0:39 Basically, Python goes through and understands all the words and symbols and stuff in the source file and it converts it into a lower level thing that
0:49 it doesn't have to try to interpret how you've written it. It knows now there's an if statement. Here's the thing we're testing, test it.
0:56 Stuff like that, like very simple, low level byte code that Python can use. Now this step is not hugely expensive but it's not for free
1:04 and you're reading potentially very large and complicated text files and turning them into this form that's been validated
1:11 and there's a canonical representation of all the stuff in there. So what happens next is this is actually saved
1:18 into a local folder called double __pycache. And the reason it does this is the next time you run this file second, third, and fourth time you run it
1:28 Python can skip that first step. And it goes, this file corresponds to this Python byte code. We're just going to start from there and run it
1:35 as a way to make sure it hasn't changed and things like that. But it'll just grab this pre read pre understood version
1:43 and start running that. What does it do with this? Well, it fires up the Python runtime or virtual machine. Sometimes it's called a Python interpreter.
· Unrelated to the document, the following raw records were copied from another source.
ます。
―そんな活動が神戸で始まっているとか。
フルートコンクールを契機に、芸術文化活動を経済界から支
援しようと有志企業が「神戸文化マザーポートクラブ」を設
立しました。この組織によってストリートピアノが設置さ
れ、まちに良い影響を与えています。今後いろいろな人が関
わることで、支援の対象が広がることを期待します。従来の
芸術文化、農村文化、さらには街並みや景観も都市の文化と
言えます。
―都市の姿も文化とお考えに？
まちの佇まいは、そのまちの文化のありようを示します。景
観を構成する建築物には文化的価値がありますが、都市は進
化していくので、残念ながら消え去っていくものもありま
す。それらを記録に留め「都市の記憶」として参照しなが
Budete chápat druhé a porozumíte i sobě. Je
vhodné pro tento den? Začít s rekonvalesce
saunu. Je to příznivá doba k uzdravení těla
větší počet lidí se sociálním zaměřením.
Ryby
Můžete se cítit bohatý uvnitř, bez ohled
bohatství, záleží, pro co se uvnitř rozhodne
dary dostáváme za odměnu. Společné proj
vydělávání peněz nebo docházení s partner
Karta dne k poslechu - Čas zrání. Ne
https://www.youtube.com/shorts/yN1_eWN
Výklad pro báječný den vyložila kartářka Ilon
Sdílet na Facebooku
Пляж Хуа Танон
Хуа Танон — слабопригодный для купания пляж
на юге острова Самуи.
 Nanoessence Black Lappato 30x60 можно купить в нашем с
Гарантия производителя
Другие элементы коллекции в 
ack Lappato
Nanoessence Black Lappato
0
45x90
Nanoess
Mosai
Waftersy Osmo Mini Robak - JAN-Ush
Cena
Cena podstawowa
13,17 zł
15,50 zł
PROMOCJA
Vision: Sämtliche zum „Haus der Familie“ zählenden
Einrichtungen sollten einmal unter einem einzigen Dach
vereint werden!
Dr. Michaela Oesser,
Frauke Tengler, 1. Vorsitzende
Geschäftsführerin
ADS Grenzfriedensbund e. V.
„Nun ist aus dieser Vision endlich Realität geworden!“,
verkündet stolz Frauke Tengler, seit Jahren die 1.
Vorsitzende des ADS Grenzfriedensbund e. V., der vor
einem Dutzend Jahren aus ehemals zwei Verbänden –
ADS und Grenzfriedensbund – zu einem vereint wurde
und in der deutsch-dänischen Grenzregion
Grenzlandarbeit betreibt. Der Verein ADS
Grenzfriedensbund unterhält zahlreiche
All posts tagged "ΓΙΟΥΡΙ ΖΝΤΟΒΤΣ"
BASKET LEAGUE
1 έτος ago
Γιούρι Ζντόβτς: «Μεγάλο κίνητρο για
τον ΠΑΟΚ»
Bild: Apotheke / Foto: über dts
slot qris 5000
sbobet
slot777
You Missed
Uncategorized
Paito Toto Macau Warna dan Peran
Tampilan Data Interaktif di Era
1:52 It's going to take this Python byte code and feed it to there and say Okay, what I want you to do is go through this step by step
1:59 getting the data wherever you need it to get from. Does it come off a file? Do you ask the user? Do you get it from a web service?
2:05 And use that to help make decisions and choose which byte instruction, bytecode piece to run next? Usually, when you write some Python code
2:13 like if this thing is greater than if the age is less than 14 that might turn into three or four different
2:19 little instructions to make that test actually happen. What Python going to do is it's going to take that byte code
2:26 and it's going to feed it into a loop that just goes around and around and around and around, basically, endlessly
2:32 as long as there's more byte code to be run. And it's going to break it up into step by step by step
2:36 and says, Okay, this step is to load up a value, age. This step is to load up another value 14. The next step is to test are the two loaded values
2:45 less than equal less than each other. Is the first one less than the second one. And it just goes through things like that. So it has this byte code
2:53 it's going to break it up into little pieces. Some of those might say we need to talk to the file system and go pull in some data from there.
3:01 To open a file stream and we're going to start working on that. Some of it might create some memory structure that lives in RAM.
3:08 And it's going to read from it and write from it. And that'll help it keep track of what it's doing. So their code might say
3:13 I also need to read from that thing let me go up there and see, you know what the name of the logged in user is, for example.
3:19 There's other stuff that happens to. We don't have to explicitly say I need to create this place in RAM to put the data and then now I'm done with it.
3:27 Some languages actually do. But Python automatically cleans it up. So there's two levels of what is called garbage collection
3:34 that just goes and throws away the data returns it back to the operating system. If you're done using it. Though, maybe I created the name of somebody
3:41 got the name of the user, put it into HTML then I'm done with that variable. Well, something has to give that memory back to the computer.
3:48 So there's some processes called garbage collection that take care of that. This is only a small part of what happens when you run your Python code.
3:57 Code is also turned into this thing called a tree. So that it can be understood in a more generalized way. There's a lot of stuff going on.
4:06 But this is a pretty good mental model to have. When you type Python my source code file what is happening, this step from left to right
4:14 and that loop and loop and loop again and again and again. Figure out what each byte code instruction says to do.
4:21 This is what happens when we run our code.